In a highly anticipated announcement, the creator of the Half Life series and Steam gaming portal details its strategy for dominating the living room with a Linux-based OS designed for televisions.

Screenshot by Nick Statt/CNET

Game developer and digital distributor Valve has already seen massive success with its Steam portal -- so much so that it is wrapping that software up in its own Linux-based operating system, called SteamOS and designed for televisions. The goal: dethrone the home console kings in favor of a PC ecosystem.

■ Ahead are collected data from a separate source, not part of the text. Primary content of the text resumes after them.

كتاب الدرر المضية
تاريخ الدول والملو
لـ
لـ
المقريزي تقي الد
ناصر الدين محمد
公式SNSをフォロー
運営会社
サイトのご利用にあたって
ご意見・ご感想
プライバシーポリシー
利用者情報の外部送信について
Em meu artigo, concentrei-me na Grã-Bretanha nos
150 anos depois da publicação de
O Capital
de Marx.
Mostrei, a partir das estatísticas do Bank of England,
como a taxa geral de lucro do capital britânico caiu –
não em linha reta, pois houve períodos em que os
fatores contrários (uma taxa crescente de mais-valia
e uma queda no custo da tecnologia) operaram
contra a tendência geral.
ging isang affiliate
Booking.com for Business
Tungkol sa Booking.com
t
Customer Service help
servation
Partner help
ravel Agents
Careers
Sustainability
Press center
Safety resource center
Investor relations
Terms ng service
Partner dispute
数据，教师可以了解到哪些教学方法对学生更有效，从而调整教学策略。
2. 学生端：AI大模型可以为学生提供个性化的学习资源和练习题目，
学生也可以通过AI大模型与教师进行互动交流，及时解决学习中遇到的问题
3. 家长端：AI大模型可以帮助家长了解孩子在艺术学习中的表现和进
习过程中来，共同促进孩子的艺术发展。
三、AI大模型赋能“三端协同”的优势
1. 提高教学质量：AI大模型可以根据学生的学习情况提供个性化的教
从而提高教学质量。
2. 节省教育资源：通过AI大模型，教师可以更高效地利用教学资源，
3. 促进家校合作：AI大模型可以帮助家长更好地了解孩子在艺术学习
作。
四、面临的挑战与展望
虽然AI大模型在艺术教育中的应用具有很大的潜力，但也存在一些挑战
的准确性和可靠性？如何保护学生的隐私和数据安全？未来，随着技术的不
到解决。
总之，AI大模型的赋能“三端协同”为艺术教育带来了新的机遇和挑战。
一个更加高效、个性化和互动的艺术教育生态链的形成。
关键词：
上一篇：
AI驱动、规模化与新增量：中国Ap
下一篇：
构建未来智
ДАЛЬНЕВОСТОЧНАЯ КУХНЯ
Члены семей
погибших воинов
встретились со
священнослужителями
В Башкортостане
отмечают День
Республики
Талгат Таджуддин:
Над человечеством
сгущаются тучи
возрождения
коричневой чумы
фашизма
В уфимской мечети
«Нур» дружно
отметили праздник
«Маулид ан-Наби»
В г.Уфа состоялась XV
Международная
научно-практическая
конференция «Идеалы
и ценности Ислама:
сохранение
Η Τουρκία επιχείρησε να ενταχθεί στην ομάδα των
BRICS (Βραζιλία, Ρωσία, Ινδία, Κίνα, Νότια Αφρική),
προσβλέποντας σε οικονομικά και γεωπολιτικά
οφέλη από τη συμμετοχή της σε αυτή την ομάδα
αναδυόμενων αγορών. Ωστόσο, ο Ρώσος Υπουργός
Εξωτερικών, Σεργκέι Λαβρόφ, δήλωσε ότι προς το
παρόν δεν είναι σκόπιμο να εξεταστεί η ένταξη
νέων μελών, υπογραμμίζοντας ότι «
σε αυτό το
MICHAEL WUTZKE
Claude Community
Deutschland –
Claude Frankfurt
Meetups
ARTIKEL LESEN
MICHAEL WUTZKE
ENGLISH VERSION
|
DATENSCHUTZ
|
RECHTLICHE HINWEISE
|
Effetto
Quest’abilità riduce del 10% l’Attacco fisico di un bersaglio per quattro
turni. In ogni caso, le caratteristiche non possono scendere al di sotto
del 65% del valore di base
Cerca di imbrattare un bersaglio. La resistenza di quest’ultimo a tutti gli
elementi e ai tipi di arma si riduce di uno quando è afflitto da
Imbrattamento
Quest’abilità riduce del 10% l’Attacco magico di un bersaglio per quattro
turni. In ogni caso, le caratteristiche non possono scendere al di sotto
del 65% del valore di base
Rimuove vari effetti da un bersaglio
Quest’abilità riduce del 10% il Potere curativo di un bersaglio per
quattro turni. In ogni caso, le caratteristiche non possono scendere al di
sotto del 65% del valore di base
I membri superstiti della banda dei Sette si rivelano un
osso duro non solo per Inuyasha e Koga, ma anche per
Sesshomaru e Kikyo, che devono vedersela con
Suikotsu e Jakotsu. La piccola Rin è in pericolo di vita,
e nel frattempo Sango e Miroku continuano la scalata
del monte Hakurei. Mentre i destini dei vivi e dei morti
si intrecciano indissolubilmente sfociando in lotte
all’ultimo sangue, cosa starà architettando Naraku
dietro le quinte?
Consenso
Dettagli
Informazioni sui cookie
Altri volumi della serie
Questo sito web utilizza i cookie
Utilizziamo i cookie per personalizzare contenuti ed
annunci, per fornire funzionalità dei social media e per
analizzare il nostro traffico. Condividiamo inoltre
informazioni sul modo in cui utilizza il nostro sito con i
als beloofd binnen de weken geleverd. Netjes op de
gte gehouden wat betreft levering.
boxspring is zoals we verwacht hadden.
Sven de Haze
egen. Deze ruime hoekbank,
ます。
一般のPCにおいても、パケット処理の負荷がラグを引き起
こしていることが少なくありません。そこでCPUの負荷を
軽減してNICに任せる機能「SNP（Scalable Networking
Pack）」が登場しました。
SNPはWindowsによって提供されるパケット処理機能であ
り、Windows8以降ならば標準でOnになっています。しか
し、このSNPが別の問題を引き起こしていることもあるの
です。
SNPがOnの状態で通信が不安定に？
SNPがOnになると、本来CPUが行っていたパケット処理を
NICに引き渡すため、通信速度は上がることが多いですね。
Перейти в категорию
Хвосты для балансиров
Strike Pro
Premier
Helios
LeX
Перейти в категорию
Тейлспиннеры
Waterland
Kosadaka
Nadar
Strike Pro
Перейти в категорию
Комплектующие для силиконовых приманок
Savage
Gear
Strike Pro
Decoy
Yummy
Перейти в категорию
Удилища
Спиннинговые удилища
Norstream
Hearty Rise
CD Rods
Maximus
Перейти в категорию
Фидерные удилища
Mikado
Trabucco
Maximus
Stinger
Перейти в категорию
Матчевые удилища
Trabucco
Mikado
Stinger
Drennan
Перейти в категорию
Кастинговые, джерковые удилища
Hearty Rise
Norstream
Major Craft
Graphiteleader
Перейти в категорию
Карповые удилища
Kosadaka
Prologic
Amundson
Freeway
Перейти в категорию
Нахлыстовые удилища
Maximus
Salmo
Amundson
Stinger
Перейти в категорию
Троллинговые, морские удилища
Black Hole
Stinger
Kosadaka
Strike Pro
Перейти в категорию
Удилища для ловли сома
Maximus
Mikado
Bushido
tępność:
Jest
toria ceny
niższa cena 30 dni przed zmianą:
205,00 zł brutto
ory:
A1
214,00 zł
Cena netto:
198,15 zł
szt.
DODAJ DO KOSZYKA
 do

"As we've been working on bringing Steam to the living room, we've come to the conclusion that the environment best suited to delivering value to customers is an operating system built around Steam itself," Valve says on its official SteamOS page. "SteamOS combines the rock-solid architecture of Linux with a gaming experience built for the big screen. It will be available soon as a free stand-alone operating system for living room machines."

The move to make its software free and licensable by anyone is a pivotal move in the company's power grab for the living room, which started well over a year ago with rumors that Valve was designing its very own PC-console hybrid dubbed the Steam Box.

Those efforts hit a high note at CES in January when Valve mysteriously unveiled prototypes of such a machine and met with hardware partners. Meanwhile, Valve founder and CEO Gabe Newell has been vocal about his plans to make the jump to the big screen and about the competition he sees in mobile gaming-focused companies like Apple .

Along the way, however, Newell handed down scores of layoffs, restructuring Valve for this moment. One such high-profile firing was Jeri Ellsworth, a designer of Steam Box-supported game controllers. Employees referred to these decisions as a "great cleansing."

So it would appear Valve decided to make software as important as the physical Steam Box machines it's been focused on -- if not more important. Valve announced in March that it was planning to ship Steam Box prototypes in three to four months, but it's unclear whether that strategy has changed.

As for the capabilities of SteamOS, the service will allow in-home streaming of a user's entire Steam library of Mac and Windows games. It will also include family sharing and family restriction features to fully accommodate living room gaming.

SteamOS will also come equipped to combat Microsoft's and Sony's well-developed media offerings that span cable box plugins, NFL deals and a multitude of streaming services. Valve's take will include music, movies, and television, though the company simply states it is "working with many of the media services you know and love" and has not provided details as to how any media sharing or streaming will operate.

"SteamOS will be available soon as a free download for users and as a freely licensable operating system for manufacturers," Valve said. We can expect more details from the company in the coming days as it has two more announcements slated for this week.

The next announcement has a countdown set for Wednesday, Sept. 25 at 10 a.m. PT, whereupon the company may unveil its own Steam Box hardware to debut SteamOS.